U.S. gasoline consumption is set to climb to a record this summer as the lowest pump prices in more than a decade encourage Americans to take to the roads.
Demand, which typically peaks between the Memorial Day holiday in late May and Labor Day in early September, will average a record 9.5 million barrels during the second and third quarters, up from 9.48 million forecast in May, the Energy Information Administration said in its monthly Short-Term Energy Outlook released Tuesday.
The average retail price for regular-grade gasoline this summer is forecast at $2.27 per gallon, more than the $2.21 estimated in May but down from $2.63 during the 2015 summer driving season.
“Even with higher crude oil prices passed on to consumers at the pump, summer retail gasoline prices are still expected to be the lowest in 12 years,” EIA Administrator Adam Sieminski said in an e-mailed statement. “Despite the recent rise in gasoline prices, summer gasoline demand is forecast to reach a record 9.5 million barrels per day.”
While crude prices in New York have jumped 90 percent from a 12-year low earlier this year as traders estimate the market is coming into balance, the commodity is still worth less than half its peak in mid-2014. The EIA raised its crude price forecasts as falling U.S. output and unplanned disruptions elsewhere limit supply while demand grows.
“Low oil prices continue to cut into domestic oil production, with U.S. monthly oil output not expected to start steadily increasing until the end of 2017,” Sieminski said. “The decline in U.S. May oil production is expected to be the largest drop in monthly output since Hurricane Ike knocked out a big chunk of offshore oil production in September 2008.”
U.S. production is expected to drop from 9.43 million barrels a day in 2015 to 8.6 million this year and 8.19 million in 2017, the agency said. U.S. production estimates were unchanged from last month’s report.
West Texas Intermediate crude, the U.S. benchmark, will average $42.83 a barrel in 2016 versus the May projection of $40.32, according to the report.
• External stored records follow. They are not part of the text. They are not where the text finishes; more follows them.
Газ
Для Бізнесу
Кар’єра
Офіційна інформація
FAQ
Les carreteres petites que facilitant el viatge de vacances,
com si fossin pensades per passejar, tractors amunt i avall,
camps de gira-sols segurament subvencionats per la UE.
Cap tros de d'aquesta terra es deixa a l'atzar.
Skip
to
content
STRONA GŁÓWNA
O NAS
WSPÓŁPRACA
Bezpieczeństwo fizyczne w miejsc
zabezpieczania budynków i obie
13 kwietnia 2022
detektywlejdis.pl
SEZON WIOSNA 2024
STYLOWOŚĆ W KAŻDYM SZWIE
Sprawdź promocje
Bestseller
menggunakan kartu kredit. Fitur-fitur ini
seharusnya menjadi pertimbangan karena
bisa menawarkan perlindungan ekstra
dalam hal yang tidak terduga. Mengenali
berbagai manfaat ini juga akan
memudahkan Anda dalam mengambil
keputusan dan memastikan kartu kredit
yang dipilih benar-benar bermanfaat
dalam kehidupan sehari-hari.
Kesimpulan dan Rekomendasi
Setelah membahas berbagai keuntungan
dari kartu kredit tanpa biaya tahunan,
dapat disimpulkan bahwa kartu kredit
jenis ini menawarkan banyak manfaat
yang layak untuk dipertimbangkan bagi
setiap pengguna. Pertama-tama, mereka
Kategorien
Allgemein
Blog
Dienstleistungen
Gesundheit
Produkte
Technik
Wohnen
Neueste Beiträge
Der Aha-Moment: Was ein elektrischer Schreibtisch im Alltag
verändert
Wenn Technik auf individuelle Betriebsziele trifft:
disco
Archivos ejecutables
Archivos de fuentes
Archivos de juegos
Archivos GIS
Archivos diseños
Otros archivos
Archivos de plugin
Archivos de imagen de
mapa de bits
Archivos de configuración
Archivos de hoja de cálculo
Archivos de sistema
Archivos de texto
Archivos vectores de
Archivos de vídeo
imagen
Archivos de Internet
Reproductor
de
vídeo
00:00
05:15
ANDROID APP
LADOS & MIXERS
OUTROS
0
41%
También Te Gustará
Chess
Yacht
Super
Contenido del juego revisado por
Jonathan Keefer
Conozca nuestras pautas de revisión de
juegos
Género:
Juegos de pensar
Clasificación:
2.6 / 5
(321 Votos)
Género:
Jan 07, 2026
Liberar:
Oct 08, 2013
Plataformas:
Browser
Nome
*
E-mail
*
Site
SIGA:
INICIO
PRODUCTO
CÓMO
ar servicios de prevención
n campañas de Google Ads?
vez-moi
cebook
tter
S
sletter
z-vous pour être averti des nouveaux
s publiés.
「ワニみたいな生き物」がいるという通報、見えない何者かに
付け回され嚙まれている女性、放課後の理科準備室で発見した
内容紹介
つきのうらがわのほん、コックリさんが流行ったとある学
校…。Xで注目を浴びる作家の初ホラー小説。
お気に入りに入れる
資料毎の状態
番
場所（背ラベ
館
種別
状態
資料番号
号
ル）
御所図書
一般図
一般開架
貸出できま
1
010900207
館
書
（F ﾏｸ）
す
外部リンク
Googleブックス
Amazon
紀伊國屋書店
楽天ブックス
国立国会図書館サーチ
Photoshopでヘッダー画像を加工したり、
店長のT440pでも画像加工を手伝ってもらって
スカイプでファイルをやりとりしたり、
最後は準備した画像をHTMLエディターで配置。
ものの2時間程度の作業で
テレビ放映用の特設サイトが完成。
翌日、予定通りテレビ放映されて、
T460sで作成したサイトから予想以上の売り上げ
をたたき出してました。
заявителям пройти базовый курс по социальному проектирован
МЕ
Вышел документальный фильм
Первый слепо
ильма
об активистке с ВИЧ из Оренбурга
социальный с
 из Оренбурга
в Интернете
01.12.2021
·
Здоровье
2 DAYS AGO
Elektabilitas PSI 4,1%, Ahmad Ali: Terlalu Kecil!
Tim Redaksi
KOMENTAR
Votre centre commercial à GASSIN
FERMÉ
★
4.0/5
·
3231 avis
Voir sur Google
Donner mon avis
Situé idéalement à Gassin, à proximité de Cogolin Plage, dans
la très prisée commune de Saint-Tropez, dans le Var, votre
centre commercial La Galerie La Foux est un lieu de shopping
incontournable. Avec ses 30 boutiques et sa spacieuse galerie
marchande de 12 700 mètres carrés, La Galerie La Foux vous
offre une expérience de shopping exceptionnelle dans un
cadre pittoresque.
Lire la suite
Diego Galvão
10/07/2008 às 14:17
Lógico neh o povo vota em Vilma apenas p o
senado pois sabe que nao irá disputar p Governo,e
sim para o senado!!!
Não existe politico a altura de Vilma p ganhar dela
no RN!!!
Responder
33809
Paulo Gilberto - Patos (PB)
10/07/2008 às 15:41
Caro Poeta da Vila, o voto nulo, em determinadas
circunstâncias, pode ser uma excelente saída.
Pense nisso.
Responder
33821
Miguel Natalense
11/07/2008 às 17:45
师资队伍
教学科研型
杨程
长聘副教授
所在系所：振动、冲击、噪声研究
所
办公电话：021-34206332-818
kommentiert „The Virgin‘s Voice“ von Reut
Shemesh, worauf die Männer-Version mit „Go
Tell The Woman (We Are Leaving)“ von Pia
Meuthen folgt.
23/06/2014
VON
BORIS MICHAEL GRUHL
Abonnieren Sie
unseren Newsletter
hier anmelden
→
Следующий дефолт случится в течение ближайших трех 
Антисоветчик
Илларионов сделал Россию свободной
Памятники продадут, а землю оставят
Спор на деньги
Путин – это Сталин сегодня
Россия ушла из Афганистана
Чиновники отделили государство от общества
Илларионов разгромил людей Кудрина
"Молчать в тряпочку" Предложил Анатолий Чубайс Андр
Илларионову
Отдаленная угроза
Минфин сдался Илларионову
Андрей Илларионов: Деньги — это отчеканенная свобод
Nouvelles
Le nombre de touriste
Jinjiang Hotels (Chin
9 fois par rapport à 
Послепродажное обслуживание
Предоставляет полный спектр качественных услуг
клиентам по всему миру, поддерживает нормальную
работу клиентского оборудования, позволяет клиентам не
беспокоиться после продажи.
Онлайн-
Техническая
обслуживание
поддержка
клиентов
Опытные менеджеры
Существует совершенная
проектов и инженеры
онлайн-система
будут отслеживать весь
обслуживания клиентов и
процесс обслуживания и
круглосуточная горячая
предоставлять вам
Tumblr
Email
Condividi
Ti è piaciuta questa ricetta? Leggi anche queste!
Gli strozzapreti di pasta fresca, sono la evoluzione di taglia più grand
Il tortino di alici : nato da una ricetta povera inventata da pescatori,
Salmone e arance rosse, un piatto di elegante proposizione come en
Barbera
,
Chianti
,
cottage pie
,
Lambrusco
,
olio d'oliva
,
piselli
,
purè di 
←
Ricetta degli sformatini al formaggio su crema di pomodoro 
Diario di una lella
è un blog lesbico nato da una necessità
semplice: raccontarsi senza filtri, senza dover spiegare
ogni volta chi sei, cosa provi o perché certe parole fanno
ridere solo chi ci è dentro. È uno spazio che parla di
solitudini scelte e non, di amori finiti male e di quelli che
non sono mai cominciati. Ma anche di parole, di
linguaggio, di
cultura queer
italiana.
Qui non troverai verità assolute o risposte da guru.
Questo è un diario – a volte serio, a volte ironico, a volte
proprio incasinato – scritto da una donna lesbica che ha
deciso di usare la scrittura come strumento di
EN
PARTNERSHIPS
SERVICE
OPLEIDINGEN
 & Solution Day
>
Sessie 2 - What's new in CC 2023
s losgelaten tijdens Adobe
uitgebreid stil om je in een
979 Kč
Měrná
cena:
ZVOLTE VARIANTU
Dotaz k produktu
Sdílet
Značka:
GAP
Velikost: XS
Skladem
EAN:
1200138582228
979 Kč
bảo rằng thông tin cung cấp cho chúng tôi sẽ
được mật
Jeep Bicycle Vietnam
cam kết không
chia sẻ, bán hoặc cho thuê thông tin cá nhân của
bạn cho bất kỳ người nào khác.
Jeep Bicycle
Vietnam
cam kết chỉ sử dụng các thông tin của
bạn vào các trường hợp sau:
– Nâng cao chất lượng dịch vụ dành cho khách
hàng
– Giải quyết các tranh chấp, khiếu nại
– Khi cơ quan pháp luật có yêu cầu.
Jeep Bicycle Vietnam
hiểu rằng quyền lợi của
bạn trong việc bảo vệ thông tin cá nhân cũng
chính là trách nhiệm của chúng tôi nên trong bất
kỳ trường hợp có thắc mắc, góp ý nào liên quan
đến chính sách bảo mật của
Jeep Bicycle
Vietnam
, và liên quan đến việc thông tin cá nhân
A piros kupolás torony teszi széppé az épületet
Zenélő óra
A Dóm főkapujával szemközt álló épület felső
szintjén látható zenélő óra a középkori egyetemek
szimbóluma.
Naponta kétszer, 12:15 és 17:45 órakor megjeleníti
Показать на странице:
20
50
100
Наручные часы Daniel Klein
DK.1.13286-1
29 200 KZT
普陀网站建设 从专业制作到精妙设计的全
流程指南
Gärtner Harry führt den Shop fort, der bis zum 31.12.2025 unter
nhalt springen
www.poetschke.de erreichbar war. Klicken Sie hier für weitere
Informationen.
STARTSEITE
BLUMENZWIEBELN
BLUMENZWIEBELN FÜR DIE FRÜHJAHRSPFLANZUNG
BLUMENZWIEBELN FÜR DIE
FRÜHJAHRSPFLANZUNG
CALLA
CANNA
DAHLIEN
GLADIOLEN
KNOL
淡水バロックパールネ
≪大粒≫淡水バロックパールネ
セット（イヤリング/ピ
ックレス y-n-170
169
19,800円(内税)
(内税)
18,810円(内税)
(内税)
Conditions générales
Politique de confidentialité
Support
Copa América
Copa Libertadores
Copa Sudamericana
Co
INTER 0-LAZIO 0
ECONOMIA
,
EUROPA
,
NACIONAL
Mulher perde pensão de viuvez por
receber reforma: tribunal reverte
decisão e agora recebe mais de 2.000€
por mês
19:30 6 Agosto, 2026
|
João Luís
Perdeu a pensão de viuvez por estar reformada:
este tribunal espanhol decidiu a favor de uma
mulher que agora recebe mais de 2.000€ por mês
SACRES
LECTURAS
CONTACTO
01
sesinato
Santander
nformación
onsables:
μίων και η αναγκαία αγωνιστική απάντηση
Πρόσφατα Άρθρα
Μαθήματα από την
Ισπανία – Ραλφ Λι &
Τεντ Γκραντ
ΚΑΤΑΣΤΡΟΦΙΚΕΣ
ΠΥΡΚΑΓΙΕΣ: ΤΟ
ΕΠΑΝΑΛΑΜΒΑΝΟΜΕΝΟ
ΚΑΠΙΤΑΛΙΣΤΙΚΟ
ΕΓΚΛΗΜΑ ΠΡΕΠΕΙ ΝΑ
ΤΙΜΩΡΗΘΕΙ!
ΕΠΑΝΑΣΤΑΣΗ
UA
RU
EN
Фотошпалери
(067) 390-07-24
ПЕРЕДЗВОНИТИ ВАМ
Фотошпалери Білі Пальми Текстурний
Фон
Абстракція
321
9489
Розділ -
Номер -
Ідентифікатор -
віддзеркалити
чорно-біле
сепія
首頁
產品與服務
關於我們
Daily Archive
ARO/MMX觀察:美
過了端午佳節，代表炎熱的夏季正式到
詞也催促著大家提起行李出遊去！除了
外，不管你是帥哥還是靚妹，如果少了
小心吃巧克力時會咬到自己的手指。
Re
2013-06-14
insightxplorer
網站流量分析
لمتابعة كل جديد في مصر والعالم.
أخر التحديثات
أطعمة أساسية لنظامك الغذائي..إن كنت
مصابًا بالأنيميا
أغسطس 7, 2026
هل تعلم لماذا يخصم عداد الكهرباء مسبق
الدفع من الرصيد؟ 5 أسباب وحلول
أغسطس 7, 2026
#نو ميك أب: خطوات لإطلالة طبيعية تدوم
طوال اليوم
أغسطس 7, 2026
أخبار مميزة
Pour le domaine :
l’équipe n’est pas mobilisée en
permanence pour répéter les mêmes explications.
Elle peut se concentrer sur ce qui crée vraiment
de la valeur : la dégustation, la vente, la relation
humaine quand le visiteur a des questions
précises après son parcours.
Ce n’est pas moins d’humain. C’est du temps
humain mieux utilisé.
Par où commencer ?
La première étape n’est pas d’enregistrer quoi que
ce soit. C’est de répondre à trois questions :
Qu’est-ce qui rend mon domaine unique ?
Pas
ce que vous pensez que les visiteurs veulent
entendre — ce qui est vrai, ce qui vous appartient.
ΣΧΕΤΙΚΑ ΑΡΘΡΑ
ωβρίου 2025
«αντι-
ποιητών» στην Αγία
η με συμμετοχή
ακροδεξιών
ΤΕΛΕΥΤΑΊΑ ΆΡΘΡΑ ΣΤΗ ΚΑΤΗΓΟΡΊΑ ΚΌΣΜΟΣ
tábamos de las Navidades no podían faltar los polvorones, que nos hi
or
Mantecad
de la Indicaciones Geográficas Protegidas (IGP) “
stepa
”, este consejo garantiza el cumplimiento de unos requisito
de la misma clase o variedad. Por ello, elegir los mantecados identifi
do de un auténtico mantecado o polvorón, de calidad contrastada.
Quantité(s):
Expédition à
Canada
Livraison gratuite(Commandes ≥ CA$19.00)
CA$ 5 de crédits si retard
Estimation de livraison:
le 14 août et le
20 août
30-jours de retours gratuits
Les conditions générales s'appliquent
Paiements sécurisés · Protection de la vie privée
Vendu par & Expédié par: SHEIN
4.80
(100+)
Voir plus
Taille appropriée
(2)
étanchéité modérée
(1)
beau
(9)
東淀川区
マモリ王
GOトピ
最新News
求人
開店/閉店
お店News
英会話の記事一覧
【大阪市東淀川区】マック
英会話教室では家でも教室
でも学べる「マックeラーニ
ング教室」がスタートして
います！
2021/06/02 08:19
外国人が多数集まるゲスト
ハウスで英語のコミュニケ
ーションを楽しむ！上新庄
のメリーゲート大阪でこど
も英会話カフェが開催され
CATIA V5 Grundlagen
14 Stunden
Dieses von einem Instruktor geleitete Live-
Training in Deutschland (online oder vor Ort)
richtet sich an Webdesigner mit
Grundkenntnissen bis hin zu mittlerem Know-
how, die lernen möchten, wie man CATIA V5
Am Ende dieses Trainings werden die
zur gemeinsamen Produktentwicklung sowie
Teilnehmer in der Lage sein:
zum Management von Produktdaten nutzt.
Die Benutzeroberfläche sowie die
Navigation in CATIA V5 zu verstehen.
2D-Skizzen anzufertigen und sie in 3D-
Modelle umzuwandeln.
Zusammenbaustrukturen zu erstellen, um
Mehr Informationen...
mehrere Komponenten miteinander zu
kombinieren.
Prices will average $51.82 next year, up from the previous forecast of $50.65. WTI touched $26.05 a barrel on Feb. 11, the lowest since 2003, and is now hovering around $50.
Brent crude, the benchmark for more than half the world’s oil, is projected to average $43.03 this year, up from the prior estimate of $40.52. Prices will average $51.82 in 2017, up from the May estimate of $50.65, the agency said.